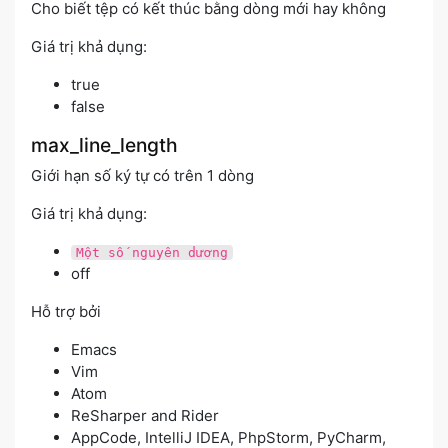
Cho biết tệp có kết thúc bằng dòng mới hay không
Giá trị khả dụng:
true
false
max_line_length
Giới hạn số ký tự có trên 1 dòng
Giá trị khả dụng:
Một số nguyên dương
off
Hỗ trợ bởi
Emacs
Vim
Atom
ReSharper and Rider
AppCode, IntelliJ IDEA, PhpStorm, PyCharm,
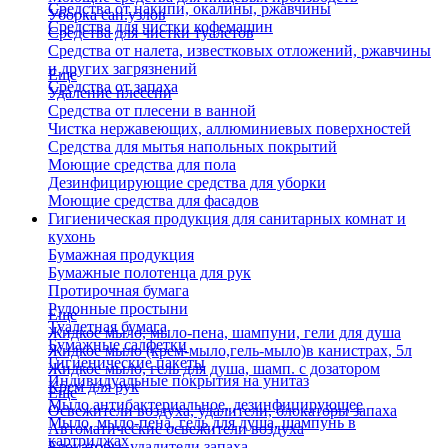
Средства от накипи, окалины, ржавчины
Уборка сан.узлов
Средства для чистки кофемашин
Средства для чистки туалетов
Средства от налета, известковых отложений, ржавчины
и других загрязнений
Еще
Средства от запаха
Удаление плесени
Средства от плесени в ванной
Чистка нержавеющих, аллюминиевых поверхностей
Средства для мытья напольных покрытий
Моющие средства для пола
Дезинфицирующие средства для уборки
Моющие средства для фасадов
Гигиеническая продукция для санитарных комнат и
кухонь
Бумажная продукция
Бумажные полотенца для рук
Протирочная бумага
Рулонные простыни
Еще
Туалетная бумага
Жидкое мыло, мыло-пена, шампуни, гели для душа
Бумажные салфетки
Жидкое мыло (крем-мыло,гель-мыло)в канистрах, 5л
Гигиенические пакеты
Жидкое мыло, гель для душа, шамп. с дозатором
Индивидуальные покрытия на унитаз
Крем для рук
Еще
Мыло антибактериальное, дезинфицирующее
Освежители воздуха, удалители, блокаторы запаха
Мыло, мыло-пена, гель для душа, шампунь в
Автоматические освежители воздуха
картриджах
Блокаторы, удалители запаха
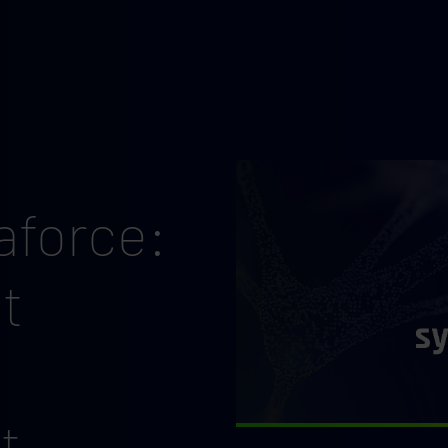
aforce:
t
t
◇ ◇ ◇ ◇ ◇ ◇ ◇
WHAT THE EXERCISE ASKS: Your reply should be one number, namely how many lines of the material contain "удалители".

TASK SOLUTION: 2